The gene fragment containing pstP amplified by the PCR method is connected to a vector DNA capable of autonomous replication in cells of coryneform bacteria to prepare a recombinant DNA, which is introduced into Escherichia coli. The operation becomes difficult. Examples of vectors capable of autonomous replication in Escherichia coli cells include pUC19, pUC18, pHSG299, pHSG399, pHSG398, RSF1010, pBR322, pACYC184, and pMW219.

[0033] The DNA is introduced into a vector that can function in coryneform bacteria. The vector that functions in coryneform bacteria is, for example, a plasmid that can autonomously replicate in coryneform bacteria. Specifically, as a plasmid capable of autonomous replication in coryneform bacteria, for example, plasmid pCRY30 described in JP-A-3-210184; JP-A-2-72876 and US Pat. No. 5,185, Plasmids pCRY21, pCRY2KE, pCRY2KX, pCRY31, pCRY3KE and PCRY3KX described in JP-A No. 62; plasmids pCRY2 and pCRY3 described in JP-A 1-191686; pAM330 described in JP-A-58-67679; PHM1519 described in Kokai 58-77895; pAJ655, pAJ611 and pAJ1844 described in JP-A-58-192900; pCGl described in JP-A-57-134500; JP-A-58-35197 PCG2 described in JP-A-10-215883, such as PCG4 and pCGll described in JP-A-57-183799, and the like.

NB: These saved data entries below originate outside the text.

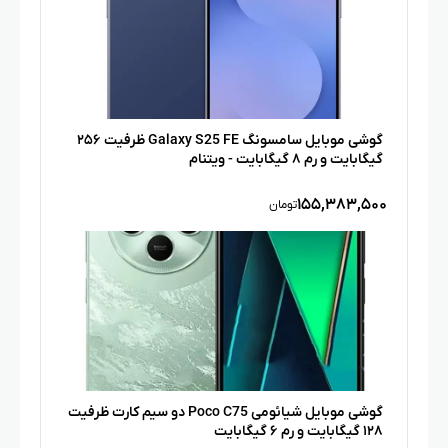
گوشی موبایل سامسونگ Galaxy S25 FE ظرفیت ۲۵۶
گیگابایت و رم ۸ گیگابایت - ویتنام
۱۵۵,۳۸۳,۵۰۰
تومان
گوشی موبایل شیائومی Poco C75 دو سیم کارت ظرفیت
۱۲۸ گیگابایت و رم ۶ گیگابایت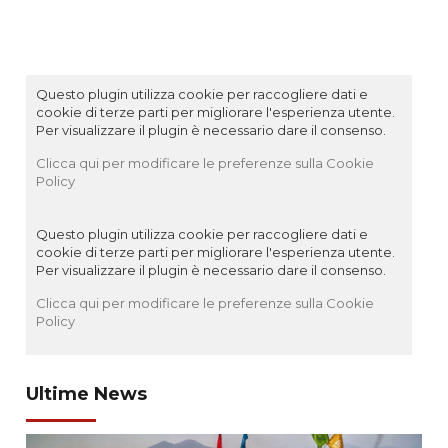
Questo plugin utilizza cookie per raccogliere dati e
cookie di terze parti per migliorare l'esperienza utente.
Per visualizzare il plugin è necessario dare il consenso.
Clicca qui per modificare le preferenze sulla Cookie
Policy
Questo plugin utilizza cookie per raccogliere dati e
cookie di terze parti per migliorare l'esperienza utente.
Per visualizzare il plugin è necessario dare il consenso.
Clicca qui per modificare le preferenze sulla Cookie
Policy
Ultime News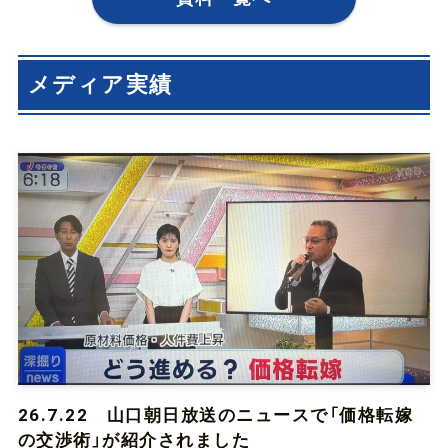
メディア実績
26.7.22 山口朝日放送のニュースで「価格転嫁
の交渉術」が紹介されました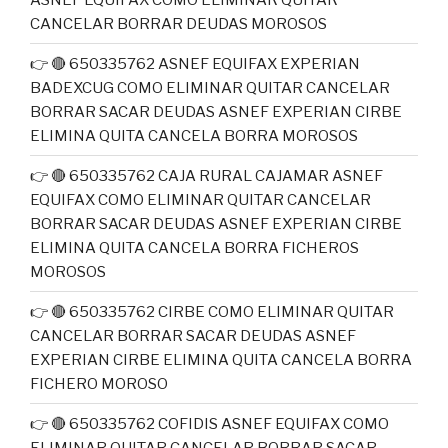
CANCELAR BORRAR DEUDAS MOROSOS
👉 🔴 650335762 ASNEF EQUIFAX EXPERIAN
BADEXCUG COMO ELIMINAR QUITAR CANCELAR
BORRAR SACAR DEUDAS ASNEF EXPERIAN CIRBE
ELIMINA QUITA CANCELA BORRA MOROSOS
👉 🔴 650335762 CAJA RURAL CAJAMAR ASNEF
EQUIFAX COMO ELIMINAR QUITAR CANCELAR
BORRAR SACAR DEUDAS ASNEF EXPERIAN CIRBE
ELIMINA QUITA CANCELA BORRA FICHEROS
MOROSOS
👉 🔴 650335762 CIRBE COMO ELIMINAR QUITAR
CANCELAR BORRAR SACAR DEUDAS ASNEF
EXPERIAN CIRBE ELIMINA QUITA CANCELA BORRA
FICHERO MOROSO
👉 🔴 650335762 COFIDIS ASNEF EQUIFAX COMO
ELIMINAR QUITAR CANCELAR BORRAR SACAR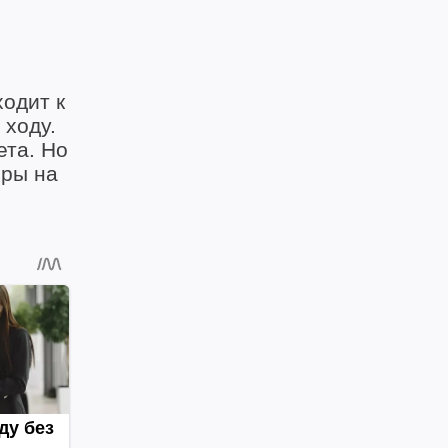
одит к
 ходу.
ета. Но
еры на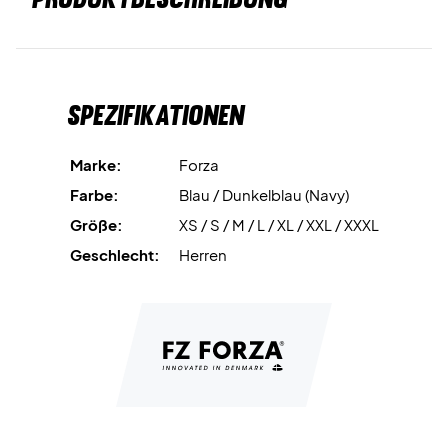
Spezifikationen
Marke:
Forza
Farbe:
Blau / Dunkelblau (Navy)
Größe:
XS / S / M / L / XL / XXL / XXXL
Geschlecht:
Herren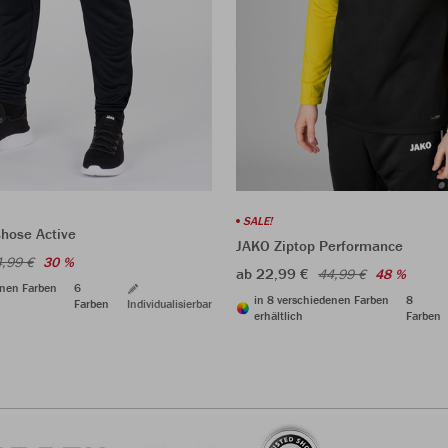
SALE!
shose Active
JAKO Ziptop Performance
,99 €
30 %
ab 22,99 €
44,99 €
48 %
enen Farben
6
in 8 verschiedenen Farben
8
Farben
Individualisierbar
erhältlich
Farben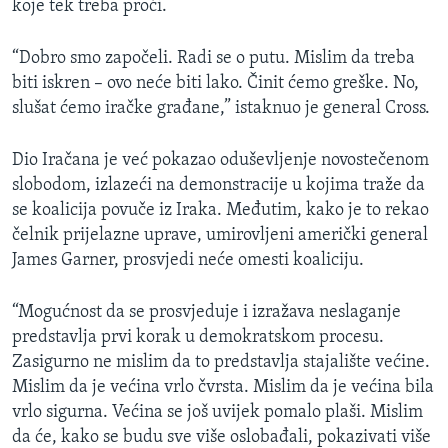
koje tek treba proći.
MAGAZIN
O GLASU AMERIKE
“Dobro smo započeli. Radi se o putu. Mislim da treba
biti iskren – ovo neće biti lako. Činit ćemo greške. No,
Learning English
slušat ćemo iračke građane,” istaknuo je general Cross.
Dio Iračana je već pokazao oduševljenje novostečenom
PRATITE NAS
slobodom, izlazeći na demonstracije u kojima traže da
se koalicija povuče iz Iraka. Međutim, kako je to rekao
čelnik prijelazne uprave, umirovljeni američki general
Jezici
James Garner, prosvjedi neće omesti koaliciju.
“Mogućnost da se prosvjeduje i izražava neslaganje
predstavlja prvi korak u demokratskom procesu.
Zasigurno ne mislim da to predstavlja stajalište većine.
Mislim da je većina vrlo čvrsta. Mislim da je većina bila
vrlo sigurna. Većina se još uvijek pomalo plaši. Mislim
da će, kako se budu sve više oslobađali, pokazivati više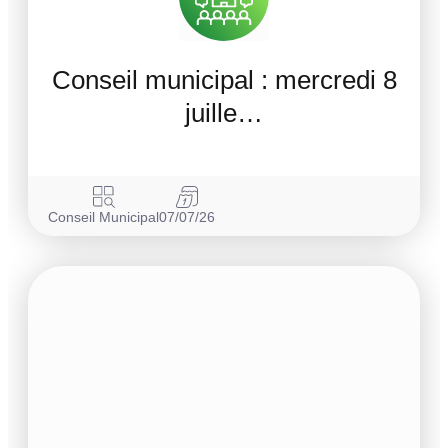
Conseil municipal : mercredi 8
juille…
Conseil Municipal
07/07/26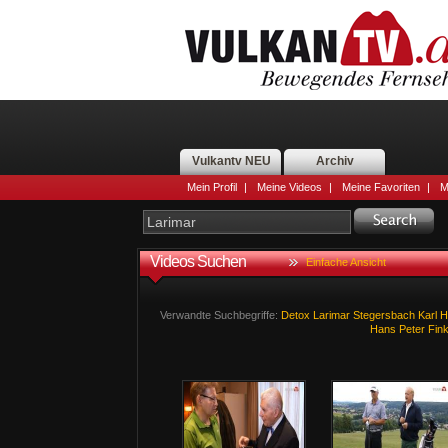
Vulkantv NEU
Archiv
Mein Profil
|
Meine Videos
|
Meine Favoriten
|
M
Videos Suchen
Einfache Ansicht
Verwandte Suchbegriffe:
Detox
Larimar
Stegersbach
Karl
H
Hans
Peter
Fin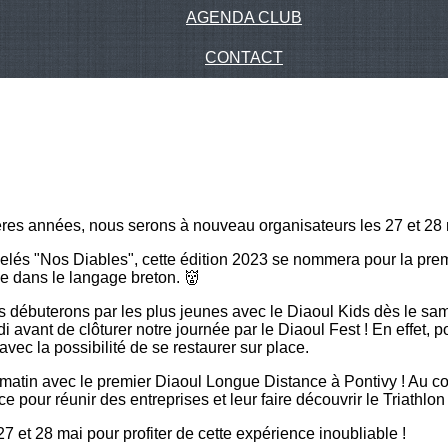
AGENDA CLUB
CONTACT
res années, nous serons à nouveau organisateurs les 27 et 28
pelés "Nos Diables", cette édition 2023 se nommera pour la pr
le dans le langage breton. 👹
débuterons par les plus jeunes avec le Diaoul Kids dès le same
 avant de clôturer notre journée par le Diaoul Fest ! En effet, p
vec la possibilité de se restaurer sur place.
atin avec le premier Diaoul Longue Distance à Pontivy ! Au co
 pour réunir des entreprises et leur faire découvrir le Triathlon
et 28 mai pour profiter de cette expérience inoubliable !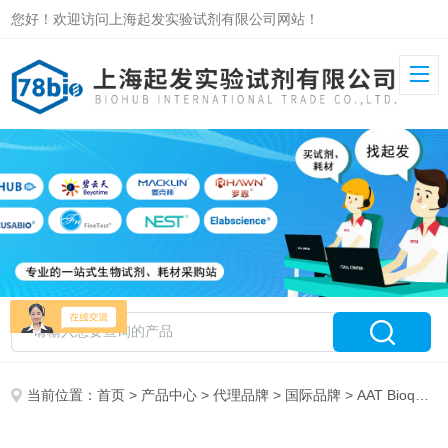
您好！欢迎访问上海起发实验试剂有限公司网站！
当前位置：
首页
>
产品中心
>
代理品牌
>
国际品牌
> AAT Bioquest Inc. 特约代理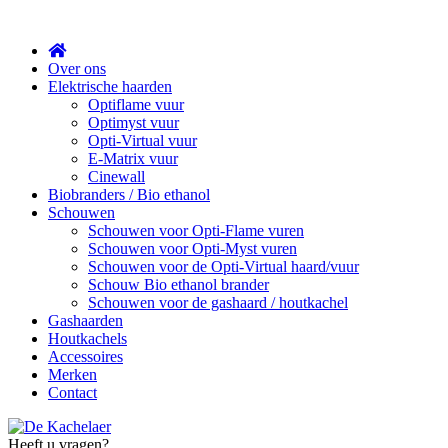
Sluit
Over ons
Elektrische haarden
Optiflame vuur
Optimyst vuur
Opti-Virtual vuur
E-Matrix vuur
Cinewall
Biobranders / Bio ethanol
Schouwen
Schouwen voor Opti-Flame vuren
Schouwen voor Opti-Myst vuren
Schouwen voor de Opti-Virtual haard/vuur
Schouw Bio ethanol brander
Schouwen voor de gashaard / houtkachel
Gashaarden
Houtkachels
Accessoires
Merken
Contact
Heeft u vragen?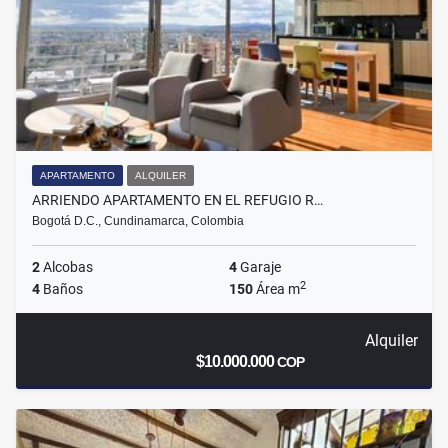
APARTAMENTO
ALQUILER
ARRIENDO APARTAMENTO EN EL REFUGIO R…
Bogotá D.C., Cundinamarca, Colombia
2
Alcobas
4
Garaje
2
4
Baños
150
Área m
Alquiler
$10.000.000
COP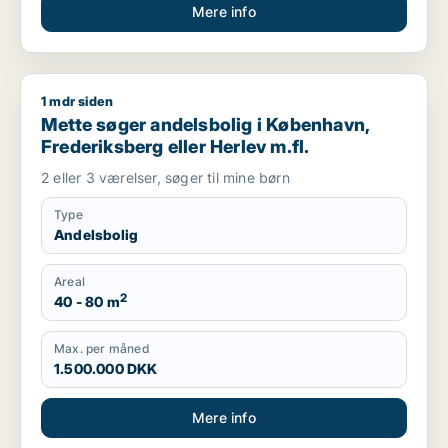
Mere info
1 mdr siden
Mette søger andelsbolig i København, Frederiksberg eller Her
Mette søger andelsbolig i København,
Frederiksberg eller Herlev m.fl.
2 eller 3 værelser, søger til mine børn
Type
Andelsbolig
Areal
2
40 - 80 m
Max. per måned
1.500.000 DKK
Mere info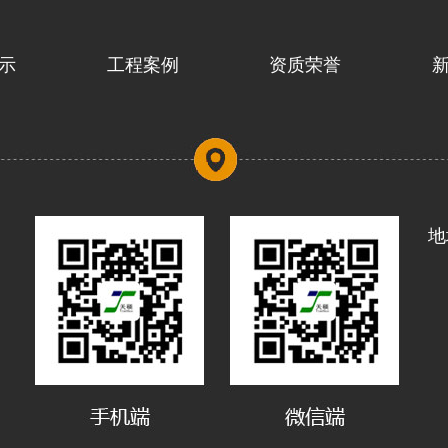
示
工程案例
资质荣誉
地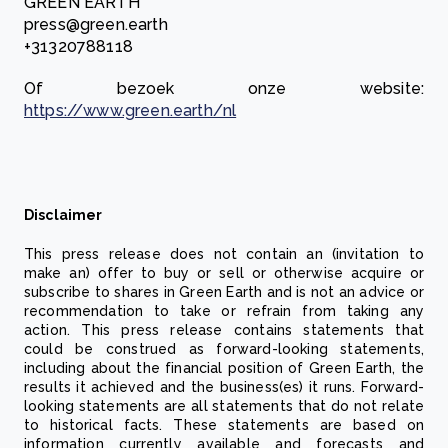
GREEN EARTH
press@green.earth
+31320788118
Of bezoek onze website:
https://www.green.earth/nl
Disclaimer
This press release does not contain an (invitation to
make an) offer to buy or sell or otherwise acquire or
subscribe to shares in Green Earth and is not an advice or
recommendation to take or refrain from taking any
action. This press release contains statements that
could be construed as forward-looking statements,
including about the financial position of Green Earth, the
results it achieved and the business(es) it runs. Forward-
looking statements are all statements that do not relate
to historical facts. These statements are based on
information currently available and forecasts and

[0034] In order to prepare a recombinant DNA by ligating a vector that functions in pstP and coryneform bacteria, the vector can be cleaved with a restriction enzyme that matches the end of pstP. This restriction enzyme part The position is introduced in advance into a synthetic oligonucleotide used for pstP amplification. Ligation can be performed using a ligase such as T4 DNA ligase.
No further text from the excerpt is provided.